The record upon which a court evaluates a motion to dismiss is often outcome-determinative. If based upon the well-pleaded allegations of a plaintiff’s complaint, the court cannot determine that it is reasonably conceivable that the plaintiff may obtain a recovery, the court must dismiss the complaint. As a general matter, the plaintiff controls the record by virtue of how and what the plaintiff pleads. The Delaware Supreme Court has held, however, that the record fairly before the court on a motion to dismiss may include documents “integral to and incorporated into the complaint.” The recent Court of Chancery decision in In re Gardner Denver Shareholders Litigation, Cons.

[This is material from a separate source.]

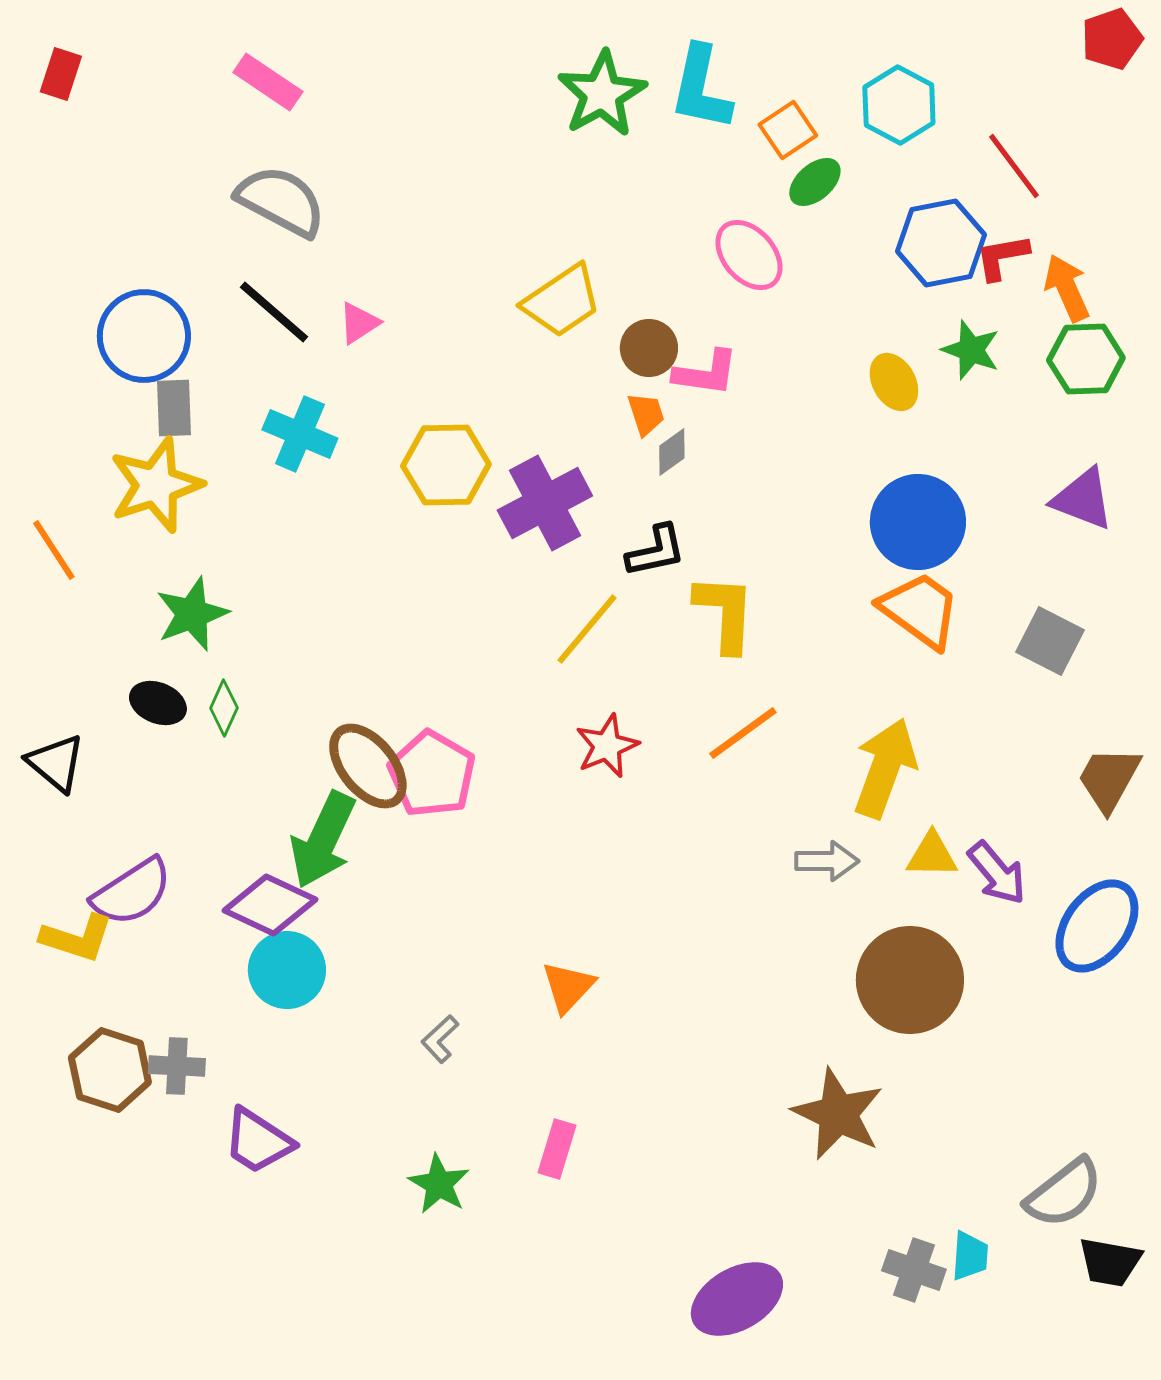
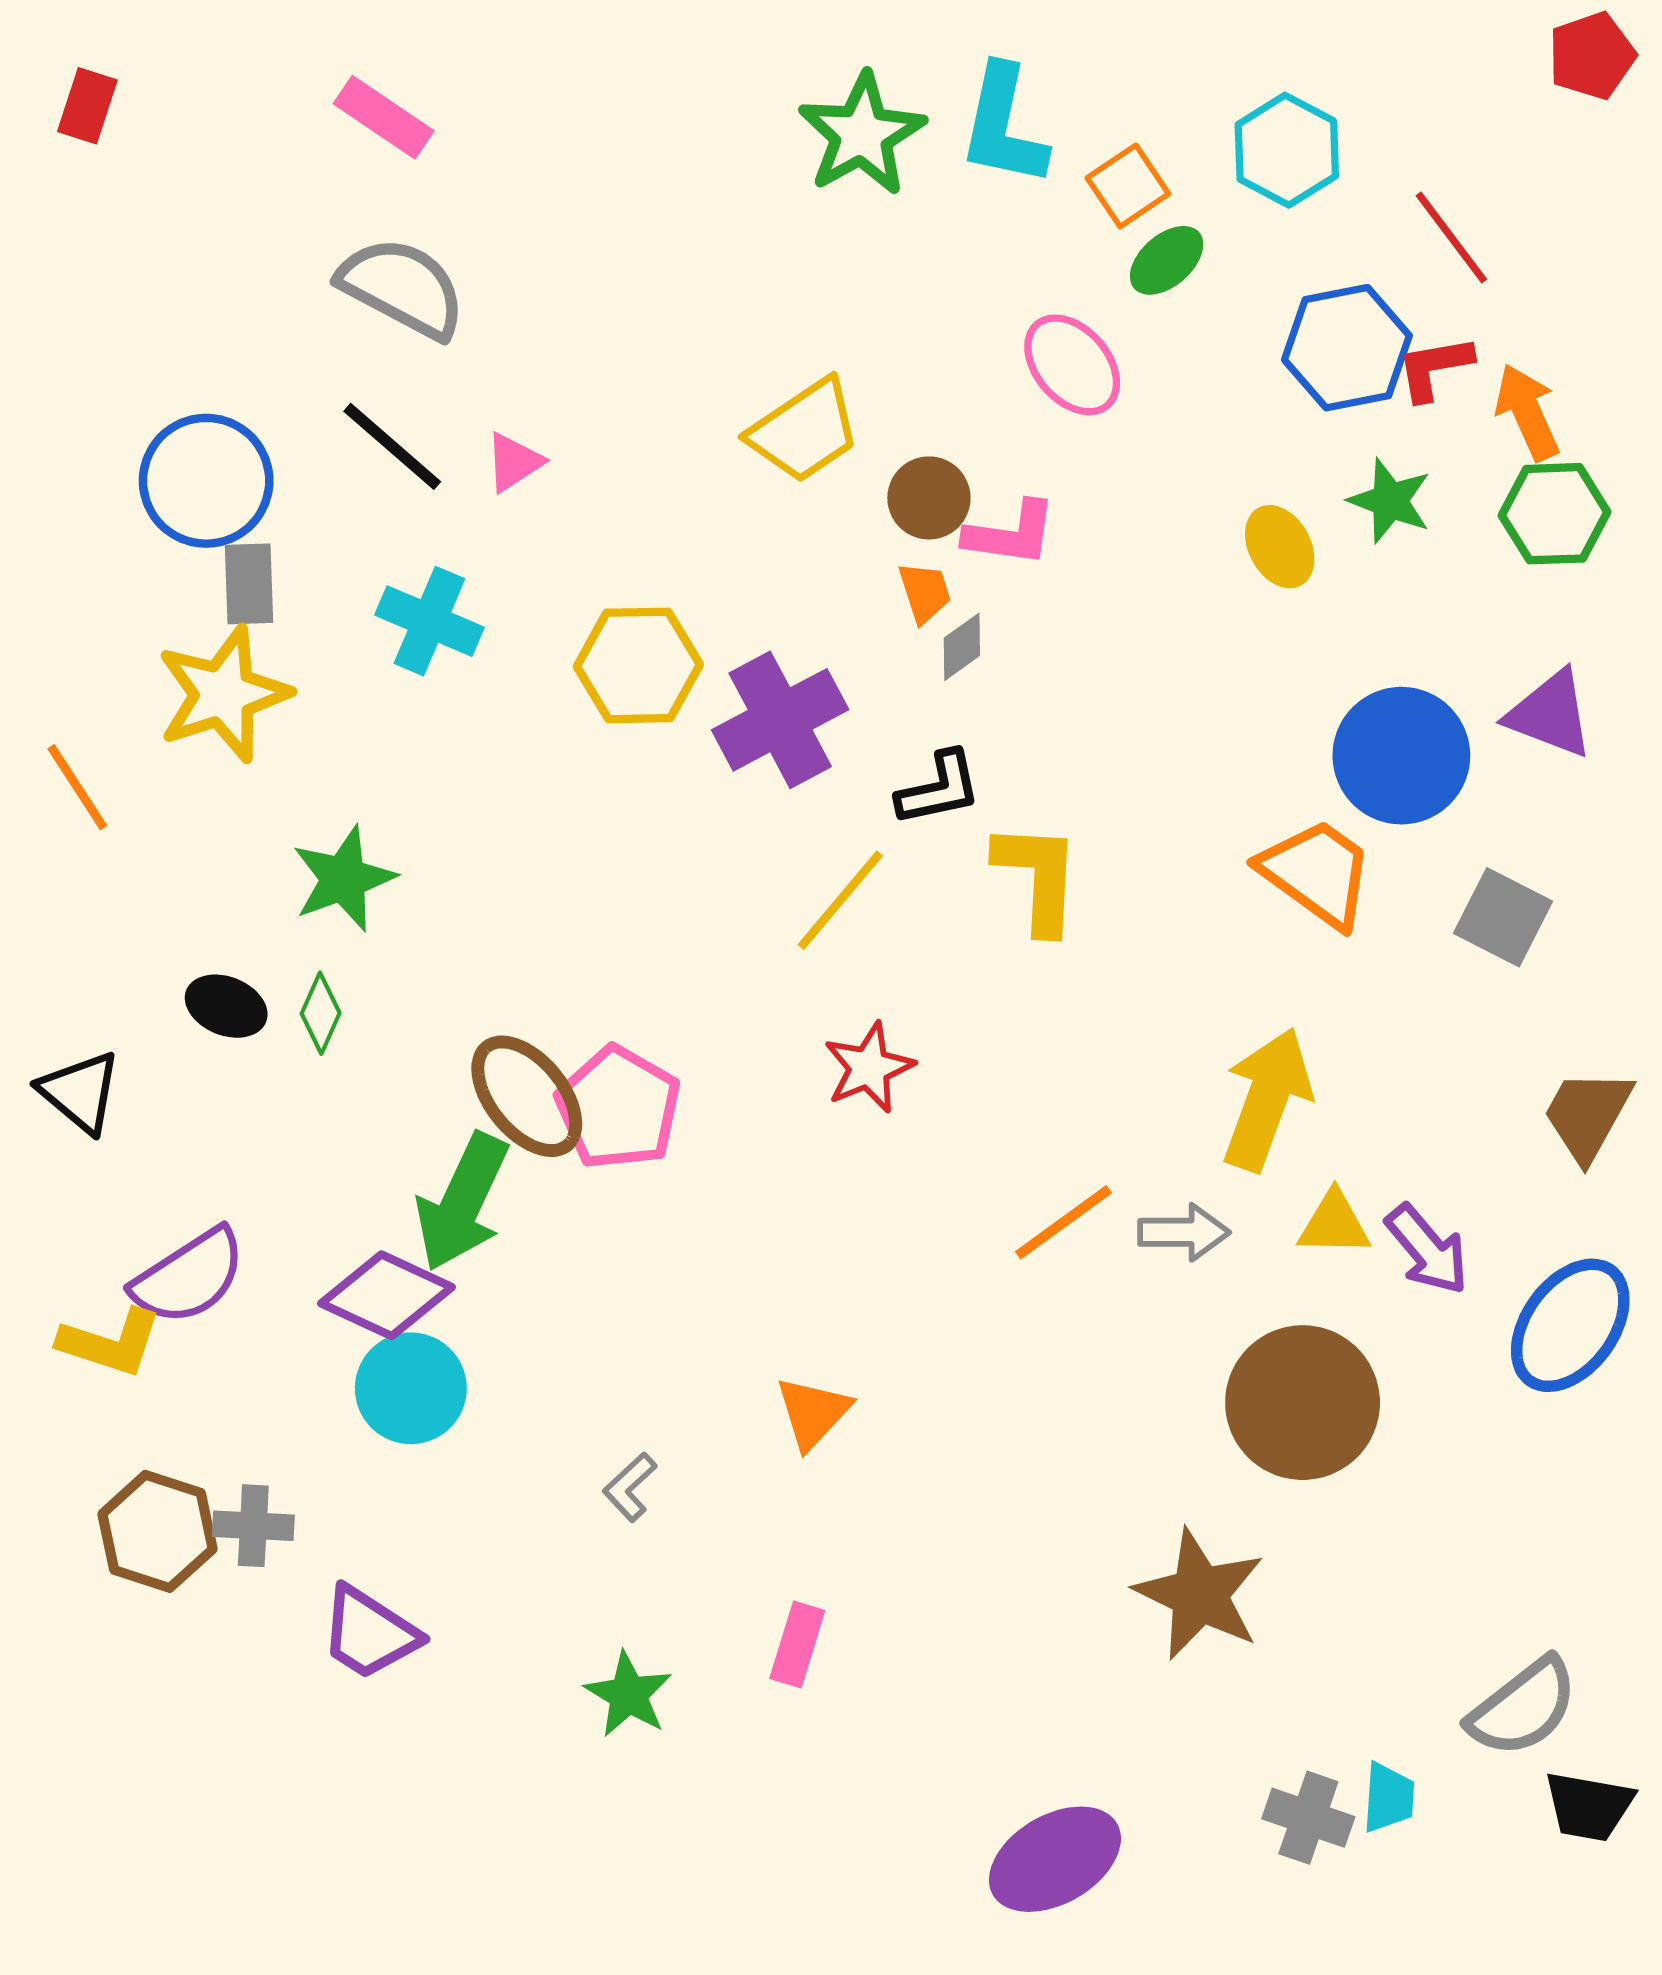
blue circle: (918, 522) -> (1401, 756), moved
green star: (192, 614) -> (344, 879), moved
orange line: (743, 733) -> (1064, 1222), moved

C. A. No. 8505-VCN (Feb. 21, 2014), provides useful guidance concerning how the Court of Chancery will treat deposition transcripts where, as is happening more frequently, a plaintiff pursues but abandons a preliminary injunction after deposing several witnesses, and then amends the complaint by selectively quoting from the deposition record.

Procedural Background

Gardner Denver involved a class action in which the plaintiff claimed that the defendant directors breached their fiduciary duties in agreeing to a merger between Gardner Denver and an affiliate of Kohlberg Kravis Roberts & Co. (KKR) and that KKR aided and abetted those breaches. The plaintiff withdrew his request for a preliminary injunction in exchange for waiver of certain contractual provisions in the merger agreement and additional disclosures to stockholders. Following the closing of the merger, the plaintiff amended his complaint with allegations that included “several quotations from, and numerous characterizations of, selective portions of deposition testimony obtained in expedited discovery.” The defendants in their opening brief in support of their motion to dismiss quoted and characterized portions of the deposition testimony other than those explicitly or implicitly referenced in the amended complaint. The plaintiff then moved to strike those portions of the deposition testimony, which he argued were extraneous to his pleading and not properly before the court on a motion to dismiss.